Foi tudo muito lindo na decisão antecipada. O grito de “Olê,
Cuca” antes de o jogo começar. Um minuto antes de a bola
rolar, pela primeira vez senti a arquibancada superior
tremer. Era muita emoção. Muita gente. Público total de
40.986 pagantes. Superando o de 40 anos antes, na
conquista do Paulista de 1976, contra o XV de Piracicaba.
O maior público presente desde 1902 no antigo campo do
Parque Antarctica.
Um dos maiores gritos de gol aos 26 minutos. Outra jogada
bem ensaiada em cobrança de falta, e gol de Fabiano, em
belo toque por cobertura. Outra aposta de Cuca muito feliz.
Ele deslocou o múltiplo Jean para a cabeça da área,
liberando Moisés e Tchê Tchê, em notável atuação pelo
lado esquerdo. “O Cuca ajustou nosso time.
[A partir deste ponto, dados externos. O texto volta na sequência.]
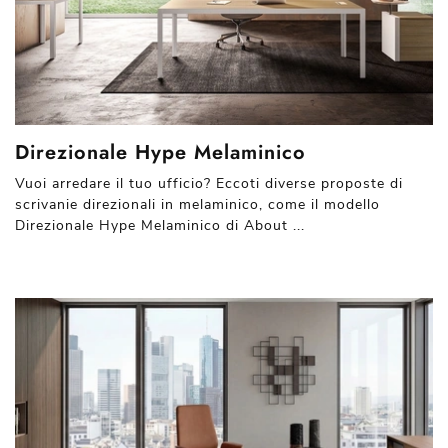
Direzionale Hype Melaminico
Vuoi arredare il tuo ufficio? Eccoti diverse proposte di
scrivanie direzionali in melaminico, come il modello
Direzionale Hype Melaminico di About ...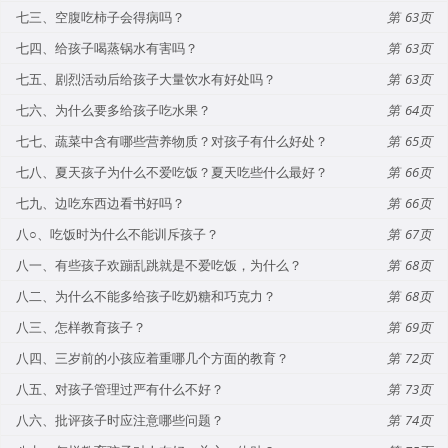
七三、空腹吃柿子会得病吗？
63
七四、给孩子喝蒸锅水有害吗？
63
七五、剧烈活动后给孩子大量饮水有好处吗？
63
七六、为什么要多给孩子吃水果？
64
七七、蔬菜中含有哪些营养物质？对孩子有什么好处？
65
七八、夏天孩子为什么不爱吃饭？夏天吃些什么最好？
66
七九、边吃东西边看书好吗？
66
八○、吃饭时为什么不能训斥孩子？
67
八一、有些孩子欢蹦乱跳就是不爱吃饭，为什么？
68
八二、为什么不能多给孩子吃奶糖和巧克力？
68
八三、怎样教育孩子？
69
八四、三岁前的小孩应着重哪几个方面的教育？
72
八五、对孩子管理过严有什么不好？
73
八六、批评孩子时应注意哪些问题？
74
Apostou em
mim na lateral e deu muito certo”, disse Jean, que deu
muito certo em qualquer posição em 2016.
Palmeiras foi ao intervalo com pelo menos oito grandes
chances de gol. Não fosse o ótimo Danilo, teria goleado no
primeiro, e também no segundo tempo. Faltavam 38
minutos para acabar o jogo, Prass e todo o banco foram ao
aquecimento. O goleiro de 38 anos parecia um juvenil.
Aquecia olhando o jogo e torcendo pelo apito final. Mas
também para que ele pudesse jogar alguns minutos.
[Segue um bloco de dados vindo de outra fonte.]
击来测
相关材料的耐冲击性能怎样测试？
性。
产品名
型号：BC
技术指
Cumprindo a promessa que fizera a amigos quando o Brasil ganhou o ouro olímpico: “não ganhei essa medalha.
Mas vou levantar o troféu de campeão brasileiro no final do
ano”.
Uma volta literalmente olímpica. Quando ele também
ergueu no final da festa Gabriel Jesus, no cangote. Menino
que pegou o microfone e agradeceu ao estádio como
Marcos fizera no “Amém dele”, ao se despedir em 2012: “
espero que vocês não me esqueçam. Eu sei que não
esquecerei vocês”.
E ninguém esqueceu o garoto que nasceu antes do último
brasileiro. No 1994 em que começou a correr atrás da bola
o Nonno Zé Roberto. Figura da nona conquista brasileira. O
enea. Como eu. Como todos nós.
“A defesa mais importante que eu fiz no campeonato foi a
primeira”, disse Jailson, na estreia contra o Vitória, jogo do
título do turno. Mas entre tantas espetaculares dele e de
Prass, ainda fico com a “defesa” do Zé Roberto em
Araraquara, no empate sem gols contra o Cruzeiro. “Eu
estava atrás daquela meta, ao lado do Mina”, lembra Prass.
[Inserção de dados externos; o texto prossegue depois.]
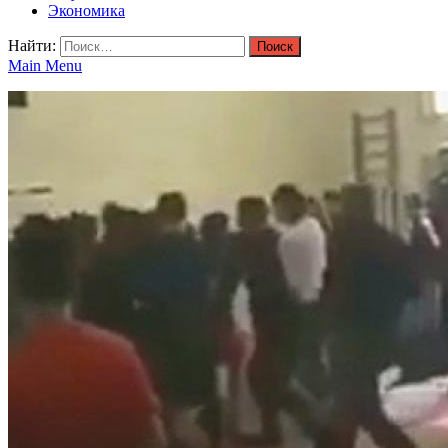
Экономика
Найти:
Main Menu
“Quase fechei os olhos quando o Robinho passou pelo
Jailson. Sofro demais quando não jogo. Como sofri no
Horto contra o Galo. Quando estou no estádio, sem ser
pela TV, é ainda pior. Fico meio que orientando a zaga,
torcendo feito louco. Mas, naquela bola do Zé, vi tudo
perdido”, disse nosso número um. Por sorte e por raça o
nosso número 11 Zé Roberto, mais uma vez, jogou pelos
onze. Por milhões. E salvou com a perna e com o peito o
nosso Palmeiras.
Por isso a festa maravilhosa pelas ruas enfim abertas no
fim do jogo. A festança com música, canto, tarantelas, funk,
pagode e tudo quanto é música (e não-música) nos trios
elétricos até 3 da manhã. Quando o Zé Roberto falou que
nunca se identificara tanto com um clube em 22 anos de
carreira. Por isso que também esperamos esse tempo todo para sermos Palmeiras. Campeões. Com craques e gente
como Zé. Pode bater no peito. “Faz -u-hu!” E não dorme
mais.
“We Are The Champions”! A última música que o Allianz
Parque ouviu no enea. A canção que fui dormir cinco da
manhã cantando no travesseiro. A canção dos campeões.